*** INPUT FOR THIS TASK ***

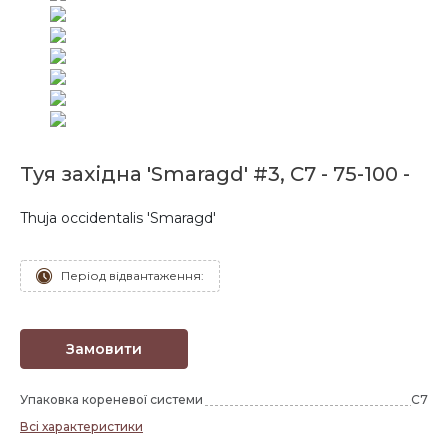
Туя західна 'Smaragd' #3, C7 - 75-100 -
Thuja occidentalis 'Smaragd'
Період відвантаження:
Замовити
Упаковка кореневої системи
C7
Всі характеристики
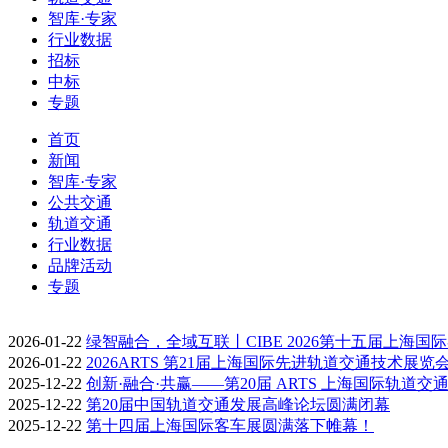
智库·专家
行业数据
招标
中标
专题
首页
新闻
智库·专家
公共交通
轨道交通
行业数据
品牌活动
专题
2026-01-22
绿智融合，全域互联丨CIBE 2026第十五届上海国
2026-01-22
2026ARTS 第21届上海国际先进轨道交通技术展览
2025-12-22
创新·融合·共赢——第20届 ARTS 上海国际轨道交
2025-12-22
第20届中国轨道交通发展高峰论坛圆满闭幕
2025-12-22
第十四届上海国际客车展圆满落下帷幕！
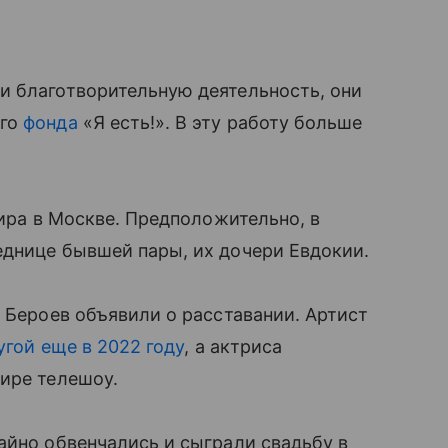
и благотворительную деятельность, они
ого
фонда
«Я есть!». В эту работу больше
тира в Москве. Предположительно, в
еднице бывшей пары, их дочери Евдокии.
р Бероев объявили о расставании. Артист
угой еще в 2022 году
, а актриса
ире телешоу.
айно обвенчались и сыграли свадьбу в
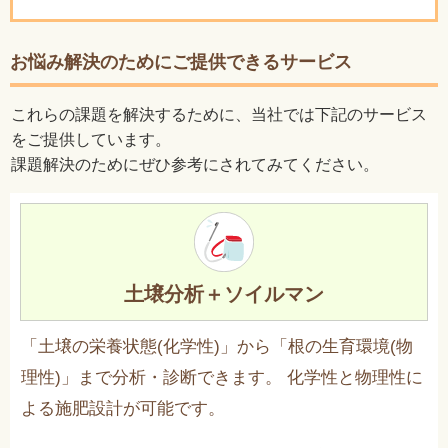
お悩み解決のためにご提供できるサービス
これらの課題を解決するために、当社では下記のサービス
をご提供しています。
課題解決のためにぜひ参考にされてみてください。
土壌分析＋ソイルマン
「土壌の栄養状態(化学性)」から「根の生育環境(物
理性)」まで分析・診断できます。 化学性と物理性に
よる施肥設計が可能です。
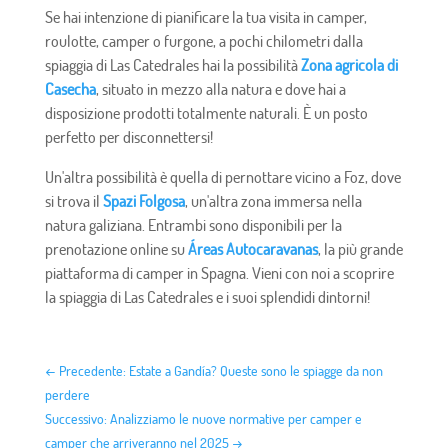
Se hai intenzione di pianificare la tua visita in camper,
roulotte, camper o furgone, a pochi chilometri dalla
spiaggia di Las Catedrales hai la possibilità
Zona agricola di
Casecha
, situato in mezzo alla natura e dove hai a
disposizione prodotti totalmente naturali. È un posto
perfetto per disconnettersi!
Un'altra possibilità è quella di pernottare vicino a Foz, dove
si trova il
Spazi Folgosa
, un'altra zona immersa nella
natura galiziana. Entrambi sono disponibili per la
prenotazione online su
Áreas Autocaravanas
, la più grande
piattaforma di camper in Spagna. Vieni con noi a scoprire
la spiaggia di Las Catedrales e i suoi splendidi dintorni!
←
Precedente: Estate a Gandía? Queste sono le spiagge da non
perdere
Successivo: Analizziamo le nuove normative per camper e
camper che arriveranno nel 2025
→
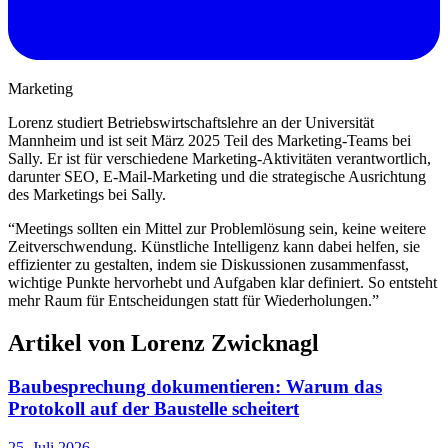
Marketing
Lorenz studiert Betriebswirtschaftslehre an der Universität
Mannheim und ist seit März 2025 Teil des Marketing-Teams bei
Sally. Er ist für verschiedene Marketing-Aktivitäten verantwortlich,
darunter SEO, E-Mail-Marketing und die strategische Ausrichtung
des Marketings bei Sally.
“
Meetings sollten ein Mittel zur Problemlösung sein, keine weitere
Zeitverschwendung. Künstliche Intelligenz kann dabei helfen, sie
effizienter zu gestalten, indem sie Diskussionen zusammenfasst,
wichtige Punkte hervorhebt und Aufgaben klar definiert. So entsteht
mehr Raum für Entscheidungen statt für Wiederholungen.
”
Artikel von
Lorenz Zwicknagl
Baubesprechung dokumentieren: Warum das
Protokoll auf der Baustelle scheitert
25. Juli 2026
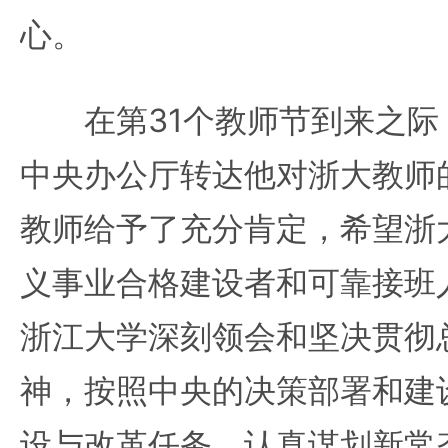
心。
在第31个教师节到来之际
中央办公厅转达他对浙大教师
教师给予了充分肯定，希望浙
义事业合格建设者和可靠接班
浙江大学深刻领会和坚决贯彻
神，按照中央的决策部署和建
设与改革任务，认真谋划新常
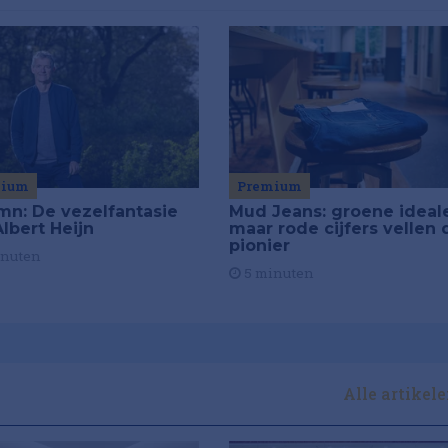
mium
Premium
mn: De vezelfantasie
Mud Jeans: groene ideal
lbert Heijn
maar rode cijfers vellen 
pionier
inuten
5 minuten
Alle artikel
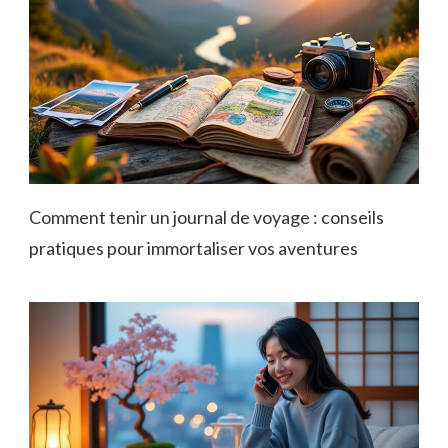
Comment tenir un journal de voyage : conseils
pratiques pour immortaliser vos aventures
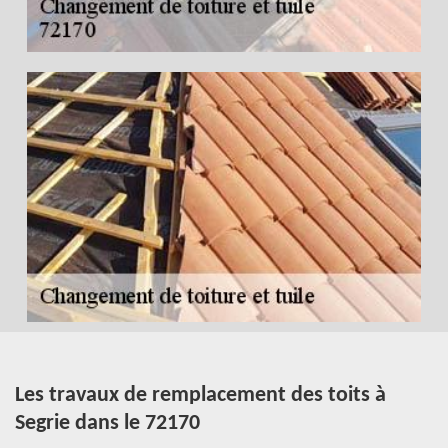
es
Les travaux de remplacement des toits à
P
ns
Segrie dans le 72170
H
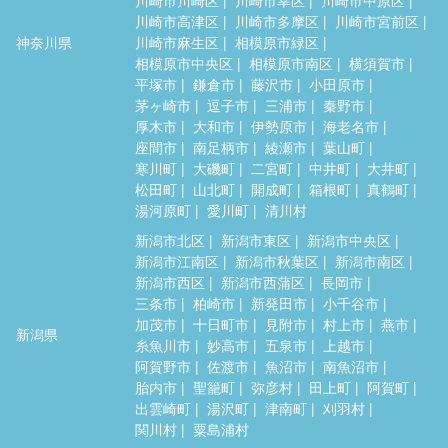
川崎市高津区
川崎市多摩区
川崎市宮前区
神奈川県
川崎市麻生区
相模原市緑区
相模原市中央区
相模原市南区
横須賀市
平塚市
鎌倉市
藤沢市
小田原市
茅ヶ崎市
逗子市
三浦市
秦野市
厚木市
大和市
伊勢原市
海老名市
座間市
南足柄市
綾瀬市
葉山町
寒川町
大磯町
二宮町
中井町
大井町
松田町
山北町
開成町
箱根町
真鶴町
湯河原町
愛川町
清川村
新潟市北区
新潟市東区
新潟市中央区
新潟市江南区
新潟市秋葉区
新潟市南区
新潟市西区
新潟市西蒲区
長岡市
三条市
柏崎市
新発田市
小千谷市
加茂市
十日町市
見附市
村上市
燕市
新潟県
糸魚川市
妙高市
五泉市
上越市
阿賀野市
佐渡市
魚沼市
南魚沼市
胎内市
聖籠町
弥彦村
田上町
阿賀町
出雲崎町
湯沢町
津南町
刈羽村
関川村
粟島浦村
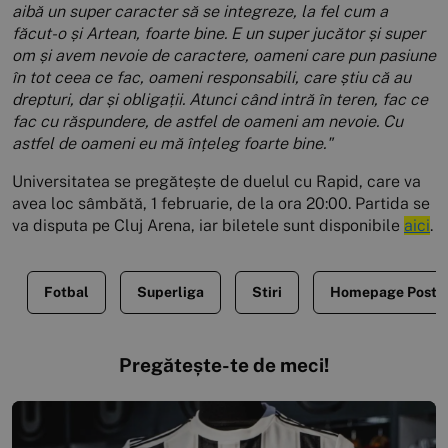
aibă un super caracter să se integreze, la fel cum a
făcut-o și Artean, foarte bine. E un super jucător și super
om și avem nevoie de caractere, oameni care pun pasiune
în tot ceea ce fac, oameni responsabili, care știu că au
drepturi, dar și obligații. Atunci când intră în teren, fac ce
fac cu răspundere, de astfel de oameni am nevoie. Cu
astfel de oameni eu mă înțeleg foarte bine."
Universitatea se pregătește de duelul cu Rapid, care va
avea loc sâmbătă, 1 februarie, de la ora 20:00. Partida se
va disputa pe Cluj Arena, iar biletele sunt disponibile
aici
.
Fotbal
Superliga
Stiri
Homepage Posts
Pregătește-te de meci!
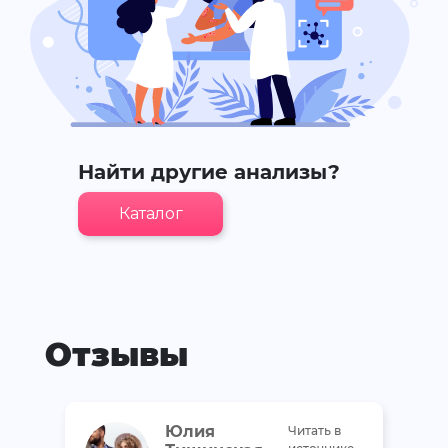
Найти другие анализы?
Каталог
Отзывы
Юлия
Читать в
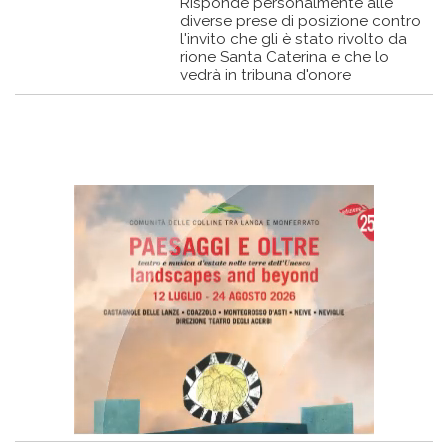
Risponde personalmente alle
diverse prese di posizione contro
l'invito che gli è stato rivolto da
rione Santa Caterina e che lo
vedrà in tribuna d'onore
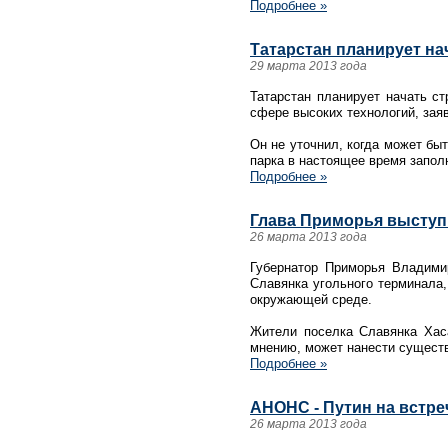
Подробнее »
Татарстан планирует на
29 марта 2013 года
Татарстан планирует начать ст
сфере высоких технологий, зая
Он не уточнил, когда может быт
парка в настоящее время запол
Подробнее »
Глава Приморья выступи
26 марта 2013 года
Губернатор Приморья Владими
Славянка угольного терминала
окружающей среде.
Жители поселка Славянка Хаса
мнению, может нанести существ
Подробнее »
АНОНС - Путин на встре
26 марта 2013 года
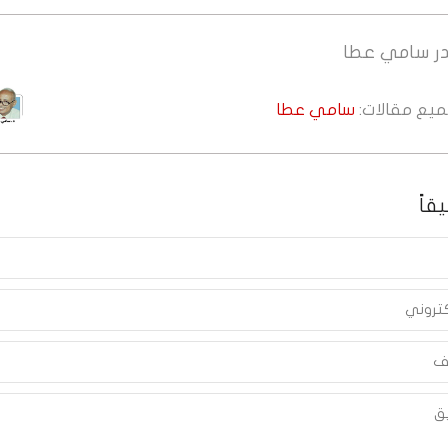
ر
سامي عطا
جميع مقالات:
سامي عطا
قاً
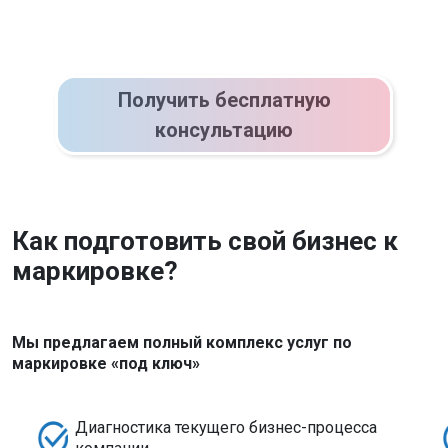
Получить бесплатную
консультацию
Как подготовить свой бизнес к
маркировке?
Мы предлагаем полный комплекс услуг по
маркировке «под ключ»
Диагностика текущего бизнес-процесса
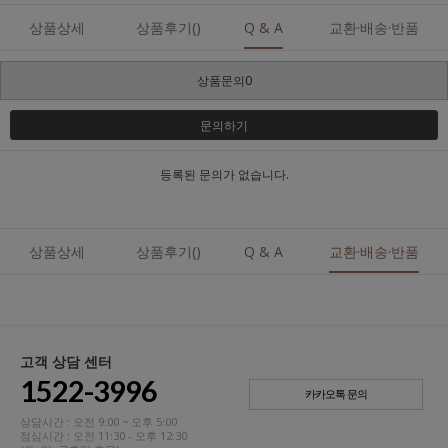
상품상세
상품후기()
Q & A
교환·배송·반품
상품문의0
문의하기
등록된 문의가 없습니다.
상품상세
상품후기()
Q & A
교환·배송·반품
고객 상담 센터
1522-3996
카카오톡 문의
상담시간 : 오전 9:00 ~ 오후 5:00
점심시간 : 오전 11:30 - 오후 12:30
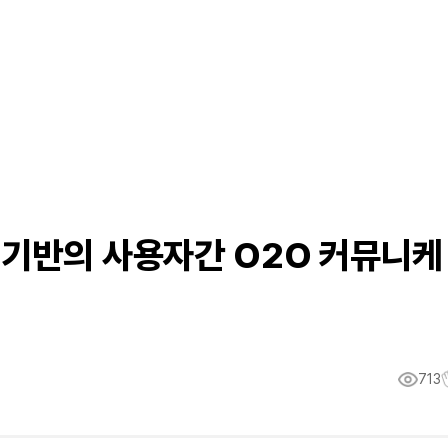
 기반의 사용자간 O2O 커뮤니케
713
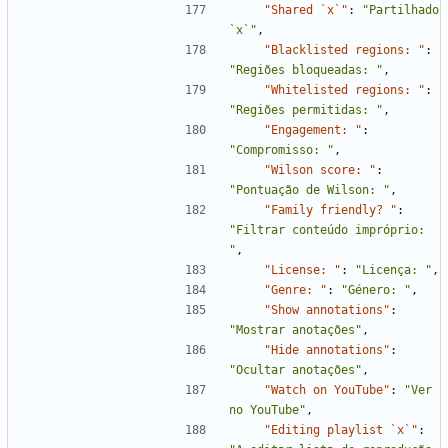
"Shared `x`"
:
"Partilhado 
`x`"
,
"Blacklisted regions: "
:
"Regiões bloqueadas: "
,
"Whitelisted regions: "
:
"Regiões permitidas: "
,
"Engagement: "
:
"Compromisso: "
,
"Wilson score: "
:
"Pontuação de Wilson: "
,
"Family friendly? "
:
"Filtrar conteúdo impróprio: 
"
,
"License: "
:
"Licença: "
,
"Genre: "
:
"Género: "
,
"Show annotations"
:
"Mostrar anotações"
,
"Hide annotations"
:
"Ocultar anotações"
,
"Watch on YouTube"
:
"Ver 
no YouTube"
,
"Editing playlist `x`"
:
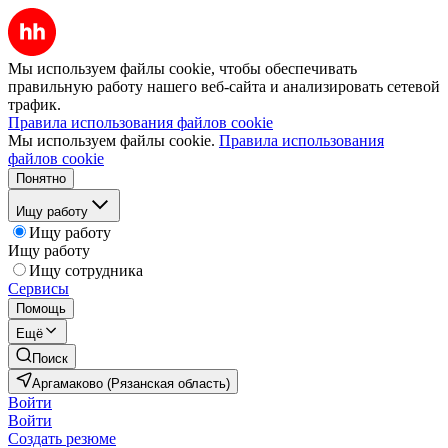
Мы используем файлы cookie, чтобы обеспечивать
правильную работу нашего веб-сайта и анализировать сетевой
трафик.
Правила использования файлов cookie
Мы используем файлы cookie.
Правила использования
файлов cookie
Понятно
Ищу работу
Ищу работу
Ищу работу
Ищу сотрудника
Сервисы
Помощь
Ещё
Поиск
Аргамаково (Рязанская область)
Войти
Войти
Создать резюме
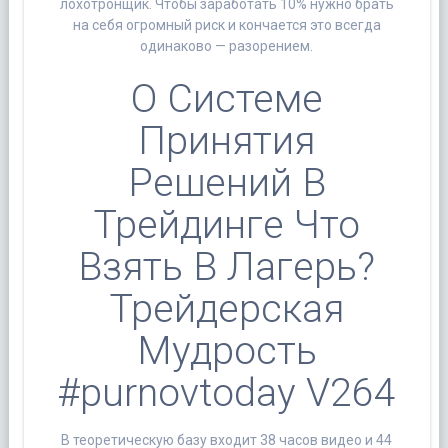
лохотронщик. Чтобы заработать 10% нужно брать
на себя огромный риск и кончается это всегда
одинаково — разорением.
О Системе
Принятия
Решений В
Трейдинге Что
Взять В Лагерь?
Трейдерская
Мудрость
#purnovtoday V264
В теоретическую базу входит 38 часов видео и 44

*** End of INPUT FOR THIS TASK ***

WHAT TO WORK ON: All entries must be written out again exactly as given, with no pictures in the copy.

SOLUTION FOR THIS PROBLEM:
Туя західна 'Smaragd' #3, C7 - 75-100 -
Thuja occidentalis 'Smaragd'
Період відвантаження:
Замовити
Упаковка кореневої системи
C7
Всі характеристики
智库·专家
行业数据
招标
中标
专题
首页
新闻
智库·专家
公共交通
轨道交通
行业数据
品牌活动
专题
2026-01-22
绿智融合，全域互联丨CIBE 2026第十五届上海国
2026-01-22
2026ARTS 第21届上海国际先进轨道交通技术展览
2025-12-22
创新·融合·共赢——第20届 ARTS 上海国际轨道交
2025-12-22
第20届中国轨道交通发展高峰论坛圆满闭幕
2025-12-22
第十四届上海国际客车展圆满落下帷幕！
и благотворительную деятельность, они
ого
фонда
«Я есть!». В эту работу больше
тира в Москве. Предположительно, в
еднице бывшей пары, их дочери Евдокии.
р Бероев объявили о расставании. Артист
угой еще в 2022 году
, а актриса
ире телешоу.
айно обвенчались и сыграли свадьбу в
お悩み解決のためにご提供できるサービス
これらの課題を解決するために、当社では下記のサービス
をご提供しています。
課題解決のためにぜひ参考にされてみてください。
土壌分析＋ソイルマン
「土壌の栄養状態(化学性)」から「根の生育環境(物
理性)」まで分析・診断できます。 化学性と物理性に
よる施肥設計が可能です。
Se hai intenzione di pianificare la tua visita in camper,
roulotte, camper o furgone, a pochi chilometri dalla
spiaggia di Las Catedrales hai la possibilità
Zona agricola di
Casecha
, situato in mezzo alla natura e dove hai a
disposizione prodotti totalmente naturali. È un posto
perfetto per disconnettersi!
Un'altra possibilità è quella di pernottare vicino a Foz, dove
si trova il
Spazi Folgosa
, un'altra zona immersa nella
natura galiziana. Entrambi sono disponibili per la
prenotazione online su
Áreas Autocaravanas
, la più grande
piattaforma di camper in Spagna. Vieni con noi a scoprire
la spiaggia di Las Catedrales e i suoi splendidi dintorni!
←
Precedente: Estate a Gandía? Queste sono le spiagge da non
perdere
Successivo: Analizziamo le nuove normative per camper e
camper che arriveranno nel 2025
→
Marketing
Lorenz studiert Betriebswirtschaftslehre an der Universität
Mannheim und ist seit März 2025 Teil des Marketing-Teams bei
Sally. Er ist für verschiedene Marketing-Aktivitäten verantwortlich,
darunter SEO, E-Mail-Marketing und die strategische Ausrichtung
des Marketings bei Sally.
“
Meetings sollten ein Mittel zur Problemlösung sein, keine weitere
Zeitverschwendung. Künstliche Intelligenz kann dabei helfen, sie
effizienter zu gestalten, indem sie Diskussionen zusammenfasst,
wichtige Punkte hervorhebt und Aufgaben klar definiert. So entsteht
mehr Raum für Entscheidungen statt für Wiederholungen.
”
Artikel von
Lorenz Zwicknagl
Baubesprechung dokumentieren: Warum das
Protokoll auf der Baustelle scheitert
25. Juli 2026
心。
在第31个教师节到来之际
中央办公厅转达他对浙大教师
教师给予了充分肯定，希望浙
义事业合格建设者和可靠接班
浙江大学深刻领会和坚决贯彻
神，按照中央的决策部署和建
设与改革任务，认真谋划新常
mium
Premium
mn: De vezelfantasie
Mud Jeans: groene ideal
lbert Heijn
maar rode cijfers vellen 
pionier
inuten
5 minuten
Alle artikel
Comment tenir un journal de voyage : conseils
pratiques pour immortaliser vos aventures
es
Les travaux de remplacement des toits à
P
ns
Segrie dans le 72170
H
川崎市高津区
川崎市多摩区
川崎市宮前区
神奈川県
川崎市麻生区
相模原市緑区
相模原市中央区
相模原市南区
横須賀市
平塚市
鎌倉市
藤沢市
小田原市
茅ヶ崎市
逗子市
三浦市
秦野市
厚木市
大和市
伊勢原市
海老名市
座間市
南足柄市
綾瀬市
葉山町
寒川町
大磯町
二宮町
中井町
大井町
松田町
山北町
開成町
箱根町
真鶴町
湯河原町
愛川町
清川村
新潟市北区
新潟市東区
新潟市中央区
新潟市江南区
新潟市秋葉区
新潟市南区
新潟市西区
新潟市西蒲区
長岡市
三条市
柏崎市
新発田市
小千谷市
加茂市
十日町市
見附市
村上市
燕市
新潟県
糸魚川市
妙高市
五泉市
上越市
阿賀野市
佐渡市
魚沼市
南魚沼市
胎内市
聖籠町
弥彦村
田上町
阿賀町
出雲崎町
湯沢町
津南町
刈羽村
関川村
粟島浦村
aibă un super caracter să se integreze, la fel cum a
făcut-o și Artean, foarte bine. E un super jucător și super
om și avem nevoie de caractere, oameni care pun pasiune
în tot ceea ce fac, oameni responsabili, care știu că au
drepturi, dar și obligații. Atunci când intră în teren, fac ce
fac cu răspundere, de astfel de oameni am nevoie. Cu
astfel de oameni eu mă înțeleg foarte bine."
Universitatea se pregătește de duelul cu Rapid, care va
avea loc sâmbătă, 1 februarie, de la ora 20:00. Partida se
va disputa pe Cluj Arena, iar biletele sunt disponibile
aici
.
Fotbal
Superliga
Stiri
Homepage Posts
Pregătește-te de meci!
Найти другие анализы?
Каталог
Отзывы
Юлия
Читать в
Risponde personalmente alle
diverse prese di posizione contro
l'invito che gli è stato rivolto da
rione Santa Caterina e che lo
vedrà in tribuna d'onore
Подробнее »
Татарстан планирует на
29 марта 2013 года
Татарстан планирует начать ст
сфере высоких технологий, зая
Он не уточнил, когда может быт
парка в настоящее время запол
Подробнее »
Глава Приморья выступи
26 марта 2013 года
Губернатор Приморья Владими
Славянка угольного терминала
окружающей среде.
Жители поселка Славянка Хаса
мнению, может нанести существ
Подробнее »
АНОНС - Путин на встре
26 марта 2013 года
ر
سامي عطا
جميع مقالات:
سامي عطا
قاً
Получить бесплатную
консультацию
Как подготовить свой бизнес к
маркировке?
Мы предлагаем полный комплекс услуг по
маркировке «под ключ»
Диагностика текущего бизнес-процесса
상품상세
상품후기()
Q & A
교환·배송·반품
상품문의0
문의하기
등록된 문의가 없습니다.
상품상세
상품후기()
Q & A
교환·배송·반품
고객 상담 센터
1522-3996
카카오톡 문의
상담시간 : 오전 9:00 ~ 오후 5:00
점심시간 : 오전 11:30 - 오후 12:30
 기반의 사용자간 O2O 커뮤니케
713
"Shared `x`"
:
"Partilhado 
`x`"
,
"Blacklisted regions: "
:
"Regiões bloqueadas: "
,
"Whitelisted regions: "
:
"Regiões permitidas: "
,
"Engagement: "
:
"Compromisso: "
,
"Wilson score: "
:
"Pontuação de Wilson: "
,
"Family friendly? "
:
"Filtrar conteúdo impróprio: 
"
,
"License: "
:
"Licença: "
,
"Genre: "
:
"Género: "
,
"Show annotations"
:
"Mostrar anotações"
,
"Hide annotations"
:
"Ocultar anotações"
,
"Watch on YouTube"
:
"Ver 
no YouTube"
,
"Editing playlist `x`"
:
Мы используем файлы cookie, чтобы обеспечивать
правильную работу нашего веб-сайта и анализировать сетевой
трафик.
Правила использования файлов cookie
Мы используем файлы cookie.
Правила использования
файлов cookie
Понятно
Ищу работу
Ищу работу
Ищу работу
Ищу сотрудника
Сервисы
Помощь
Ещё
Поиск
Аргамаково (Рязанская область)
Войти
Войти
Создать резюме
лохотронщик. Чтобы заработать 10% нужно брать
на себя огромный риск и кончается это всегда
одинаково — разорением.
О Системе
Принятия
Решений В
Трейдинге Что
Взять В Лагерь?
Трейдерская
Мудрость
#purnovtoday V264
В теоретическую базу входит 38 часов видео и 44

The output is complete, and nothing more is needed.